*Your objective*
Go through the records below from the first line and print each one exactly, stopping after the line that contains "อยากจะฟังมากกว่านะครับ". Do not print pictures or anything past that line.
Start of Records supplied
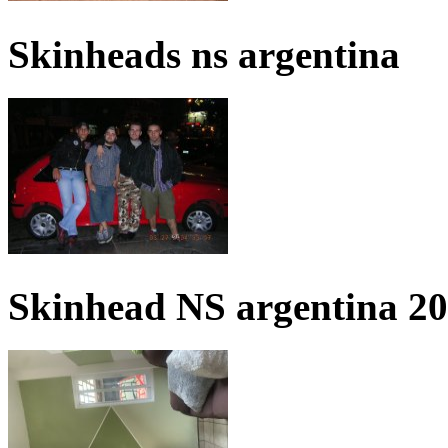
Skinheads ns argentina
Skinhead NS argentina 2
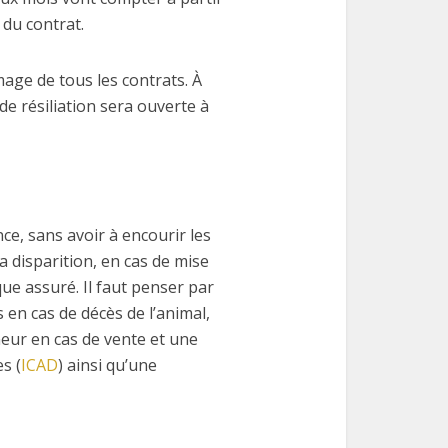
 du contrat.
’image de tous les contrats. À
 de résiliation sera ouverte à
nce, sans avoir à encourir les
sa disparition, en cas de mise
e assuré. Il faut penser par
s en cas de décès de l’animal,
nneur en cas de vente et une
s (
ICAD
) ainsi qu’une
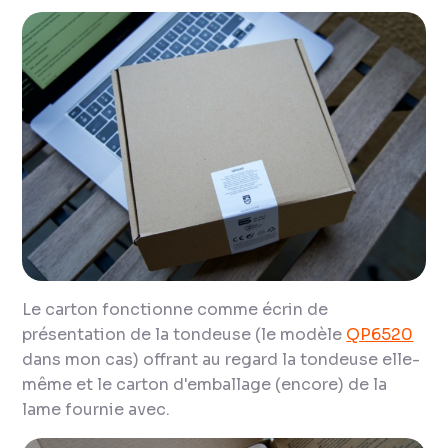
Le carton fonctionne comme écrin de
présentation de la tondeuse (le modèle
QP6520
dans mon cas) offrant au regard la tondeuse elle-
même et le carton d'emballage (encore) de la
lame fournie avec.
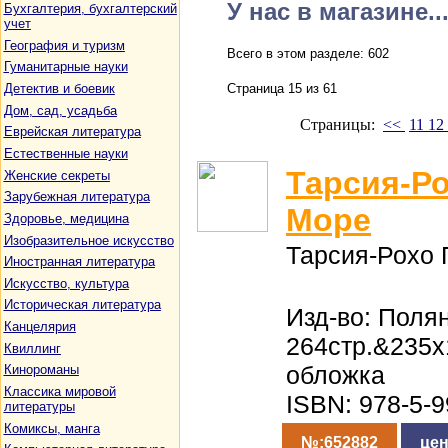
У нас в магазине..
Бухгалтерия, бухгалтерский
учет
География и туризм
Всего в этом разделе: 602
Гуманитарные науки
Детектив и боевик
Страница 15 из 61
Дом, сад, усадьба
Страницы:
<<
11
12
Еврейская литература
Естественные науки
Тарсия-Р
Женские секреты
Зарубежная литература
Море
Здоровье, медицина
Изобразительное искусство
Тарсия-Рохо 
Иностранная литература
Искусство, культура
Историческая литература
Изд-во: Полян
Канцелярия
264стр.&235x
Квиллинг
обложка
Кинороманы
Классика мировой
ISBN: 978-5-
литературы
Комиксы, манга
№:652882
цен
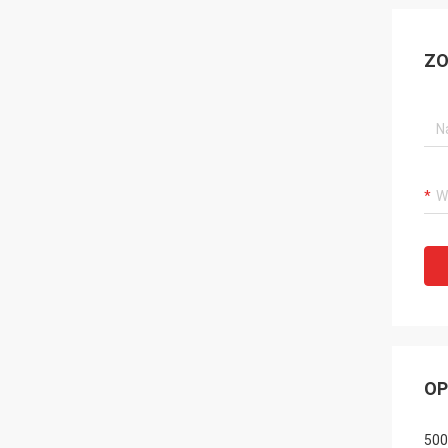
ZO
OP
500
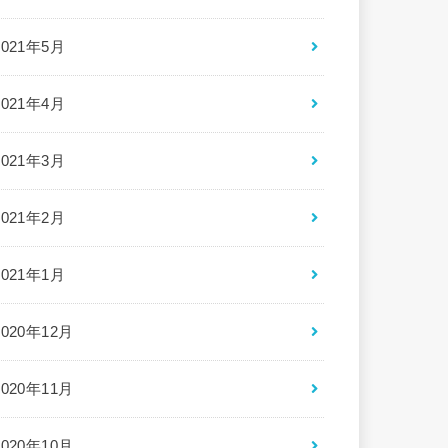
2021年5月
2021年4月
2021年3月
2021年2月
2021年1月
2020年12月
2020年11月
2020年10月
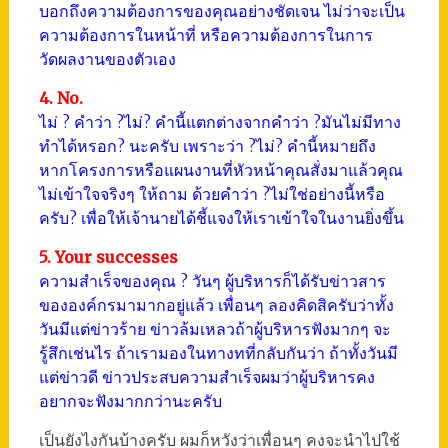
บอกถึงความต้องการของคุณอย่างชัดเจน ไม่ว่าจะเป็น
ความต้องการในหน้าที่ หรือความต้องการในการ
วัดผลงานของตัวเอง
4. No.
ไม่ ? คำว่า ?ไม่? คำนี้แตกต่างจากคำว่า ?มันไม่มีทาง
ทำได้หรอก? นะครับ เพราะว่า ?ไม่? คำนี้หมายถึง
หากโครงการหรือแผนงานที่หัวหน้าคุณสั่งมาแล้วคุณ
ไม่เข้าใจจริงๆ ให้ถาม ด้วยคำว่า ?ไม่ใช่อย่างนี้หรือ
ครับ? เพื่อให้เจ้านายได้ชี้แจงให้เราเข้าใจในงานยิ่งขึ้น
5. Your successes
ความสำเร็จของคุณ ? วันๆ ผู้บริหารก็ได้รับข่าวสาร
ขององค์กรมามากอยู่แล้ว เพื่อนๆ ลองคิดสิครับว่าทั้ง
วันมีแต่ข่าวร้าย ข่าวล้มเหลวถ้าผู้บริหารฟังมากๆ จะ
รู้สึกเช่นไร ถ้าเรามองในทางทที่กลับกันว่า ถ้าทั้งวันมี
แต่ข่าวดี ข่าวประสบความสำเร็จผมว่าผู้บริหารคง
อยากจะฟังมากกว่านะครับ
เป็นยังไงกันบ้างครับ ผมก็หวังว่าเพื่อนๆ คงจะนำไปใช้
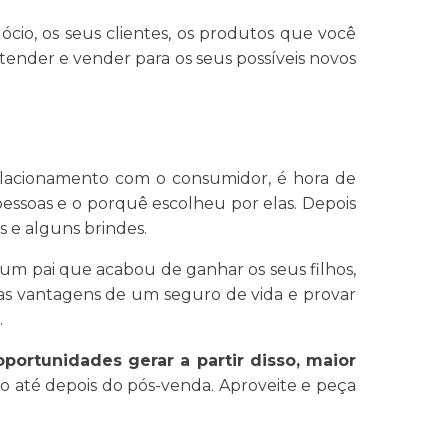
cio, os seus clientes, os produtos que você
entender e vender para os seus possíveis novos
elacionamento com o consumidor, é hora de
 pessoas e o porquê escolheu por elas. Depois
s e alguns brindes.
um pai que acabou de ganhar os seus filhos,
s as vantagens de um seguro de vida e provar
.
portunidades gerar a partir disso, maior
ato até depois do pós-venda. Aproveite e peça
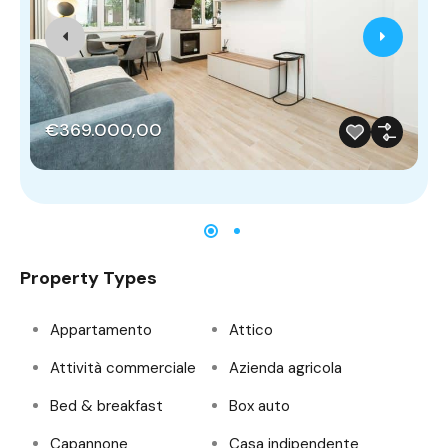
€369.000,00
Property Types
Appartamento
Attico
Attività commerciale
Azienda agricola
Bed & breakfast
Box auto
Capannone
Casa indipendente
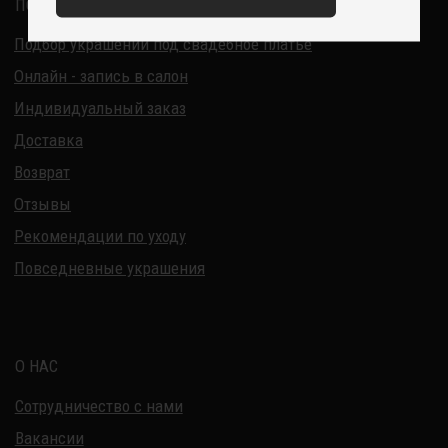
ИНН 220915353747
ОГРНИП 321220200228690
Все изделия DreamElephant защищены авторским правом.
Копирование и переработка дизайнов запрещены.
© 2017-2026 DreamElephant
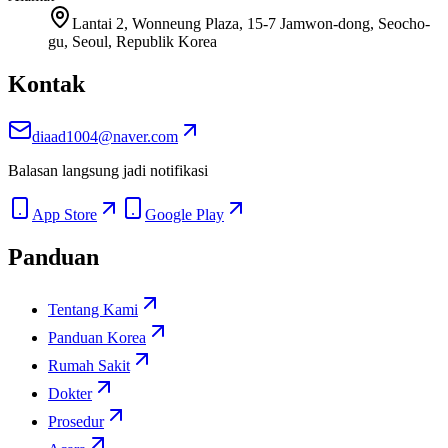
Lantai 2, Wonneung Plaza, 15-7 Jamwon-dong, Seocho-
gu, Seoul, Republik Korea
Kontak
diaad1004@naver.com
Balasan langsung jadi notifikasi
App Store
Google Play
Panduan
Tentang Kami
Panduan Korea
Rumah Sakit
Dokter
Prosedur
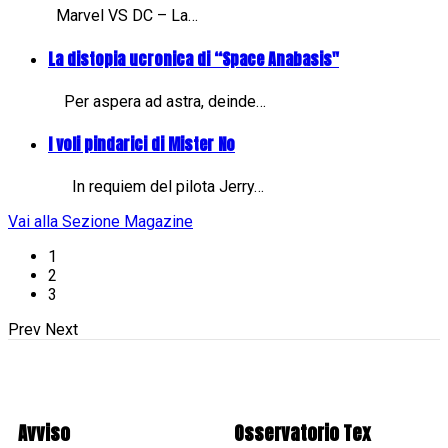
Marvel VS DC – La…
La distopia ucronica di “Space Anabasis"
Per aspera ad astra, deinde…
I voli pindarici di Mister No
In requiem del pilota Jerry…
Vai alla Sezione Magazine
1
2
3
Prev
Next
Avviso
Osservatorio Tex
End of Records supplied
*Response*
Skinheads ns argentina
Skinhead NS argentina 2
 du contrat.
’image de tous les contrats. À
 de résiliation sera ouverte à
nce, sans avoir à encourir les
sa disparition, en cas de mise
e assuré. Il faut penser par
s en cas de décès de l’animal,
nneur en cas de vente et une
s (
ICAD
) ainsi qu’une
Le carton fonctionne comme écrin de
présentation de la tondeuse (le modèle
QP6520
dans mon cas) offrant au regard la tondeuse elle-
même et le carton d'emballage (encore) de la
lame fournie avec.
У нас в магазине..
Бухгалтерия, бухгалтерский
учет
География и туризм
Всего в этом разделе: 602
Гуманитарные науки
Детектив и боевик
Страница 15 из 61
Дом, сад, усадьба
Страницы:
<<
11
12
Еврейская литература
Естественные науки
Тарсия-Р
Женские секреты
Зарубежная литература
Море
Здоровье, медицина
Изобразительное искусство
Тарсия-Рохо 
Иностранная литература
Искусство, культура
Историческая литература
Изд-во: Полян
Канцелярия
264стр.&235x
Квиллинг
обложка
Кинороманы
Классика мировой
ISBN: 978-5-
литературы
Комиксы, манга
№:652882
цен
ZO
OP
500
2021年5月
2021年4月
2021年3月
2021年2月
2021年1月
2020年12月
2020年11月
2020年10月
บอกถึงความต้องการของคุณอย่างชัดเจน ไม่ว่าจะเป็น
ความต้องการในหน้าที่ หรือความต้องการในการ
วัดผลงานของตัวเอง
4. No.
ไม่ ? คำว่า ?ไม่? คำนี้แตกต่างจากคำว่า ?มันไม่มีทาง
ทำได้หรอก? นะครับ เพราะว่า ?ไม่? คำนี้หมายถึง
หากโครงการหรือแผนงานที่หัวหน้าคุณสั่งมาแล้วคุณ
ไม่เข้าใจจริงๆ ให้ถาม ด้วยคำว่า ?ไม่ใช่อย่างนี้หรือ
ครับ? เพื่อให้เจ้านายได้ชี้แจงให้เราเข้าใจในงานยิ่งขึ้น
5. Your successes
ความสำเร็จของคุณ ? วันๆ ผู้บริหารก็ได้รับข่าวสาร
ขององค์กรมามากอยู่แล้ว เพื่อนๆ ลองคิดสิครับว่าทั้ง
วันมีแต่ข่าวร้าย ข่าวล้มเหลวถ้าผู้บริหารฟังมากๆ จะ
รู้สึกเช่นไร ถ้าเรามองในทางทที่กลับกันว่า ถ้าทั้งวันมี
แต่ข่าวดี ข่าวประสบความสำเร็จผมว่าผู้บริหารคง
อยากจะฟังมากกว่านะครับ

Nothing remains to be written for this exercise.